Carpets of crocus, daffodils trumpeting the new season -- winter is over and we have come through.

The rites of spring that celebrate the fact range from a day spent flying kites to a lovers' lunch in the park to the rowdy Fru hjahrsbierfest: Munich's festival in praise of beer. Bock, of course, which sensible people know to be the perfect spring tonic.

Right this minute, pick up the telephone and invite four or five friends to a kite jamboree at a park near your house. The shop at the Smithsonian's Air and Space Museum has a long-tailed kite decorated with a prancing unicorn, very romantic for $8.50; or a phoenix for $6.50.

They also have more traditional kites, as well as a menacing shark for $21 -- but that doesn't seem quite right for a season celebrating rebirth.

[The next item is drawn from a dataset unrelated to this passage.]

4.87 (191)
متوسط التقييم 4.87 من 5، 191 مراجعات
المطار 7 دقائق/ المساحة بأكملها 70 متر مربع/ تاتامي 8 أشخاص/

After the kites have darted through the springtime sky and tangled in a springtime tree, bring everyone back to your house for the first barbecue of the season. Do it while the late afternoon sun still offers some warmth, and do not waste time with elaborate or sophisticated dishes. This is a return to childhood: hot dogs, hamburgers and ice-cream cones. Leave a jackknife lying about, or a bag of marbles, and see how many of your friends remember the intricacies of mumblety peg, and who is champion at knocking other marbles out of the ring.

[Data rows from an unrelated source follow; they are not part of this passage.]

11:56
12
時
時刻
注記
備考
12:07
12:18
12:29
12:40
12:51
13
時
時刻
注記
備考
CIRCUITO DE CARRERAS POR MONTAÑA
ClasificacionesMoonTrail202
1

Lunchtime in the park is much nicer than eating inside and trying to catch the attention of a waiter who wishes he were outside. Pack a box lunch: asparagus with mayonnaise, thin slices of lamb rolled around chutney (not too runny or it will drip down into your lap), new potatoes, tiny strawberry tarts, a bottle of wine. All things that can be managed without knife or fork, and invite your favorite person to share it.

If you are in the grip of a grand passion and sufficiently in pocket to pay for it, open the Yellow Pages to the listing for Musicians and hire someone to hover nearby, playing soft and lovely songs on the violin.

Many of the things we associate with spring -- the first tender peas, asparagus spears, strawberries -- are not local at all. Spring is when you plant the peas, not pick them, and though the chives are up, most springtime produce comes from California.

But one springtime dish that is local is shad, and a dinner of planked shad is an area tradition. Oil the plank with salad oil, heat it in a 450-degree oven and put the shad, skin side down, on the plank. Sprinkle the fish with salt, pepper and melted butter and bake it for 15 minutes, before reducing the heat to 350 degrees. It will take about another 10 to 15 minutes before the fish is flaky, but check occasionally.

Planked fish looks particularly nice surrounded by duchesse potatoes, and if you'd like to add California asparagus, peas or spinach and end the meal with a rhubarb pie, it's unlikely anyone will complain that the garden they came from was not yours. (Cannon's, 1065 31st St. NW, has boned shad for $5.20 a pound, as well as the roe.

Short of singing and dancing in the rain, the best springtime entertainments have to do with love. Unless you have gathered together a group of shrinking violets (other springtime favorites), ask each guest to write a love poem, or an ode to spring, to be read over brandy. An evening devoted to words of love will make a pleasant change from discussing the deficit.

Spring isn't all tenderness; it can be bawdy as well, and the spring celebration of bock beer is a raucous one. Washington lacks the old-fashioned beer halls and beer gardens that the German immigrants set up in cities like New York or Chicago, so you will have to create your own. In Germany, the beer fests begin on St. Joseph's Day (tomorrow) and seem to continue on forever.

Trot down to the German Deli, 1331 H St. NW, and load up on fresh or smoked bratwurst, knockwurst, weisswurst, on cheeses and mustards and loaves of dark rye bread or pumpernickel, enough to feed a rowdy, foot-stamping, spring-struck crowd. Or serve sauerbraten, red cabbage, potato pancakes and apple strudel -- there's still a month or two to slim back down before it's time to climb into a bathing suit.

You can buy a variety of bock beers from Berose Liquors, 1711 17th St. NW, where Mark Weiner is making it a point of pride to get hold of every beer anyone's ever heard of, among them: Augsburger Bock from Texas; Ringness and Aass from Norway; E.K.U.'s maibock and doppelbocks from Germany, and the strongest beer in the world, E.K.U.'s Kulminator, which has an alcoholic strength of 13.2 percent.

To get into the spirit of a proper beer fest, add an oom-pah band and encourage your friends to bump their way through a polka. Oh, and tether a goat outside your front door. Bock, after all, is German for goat.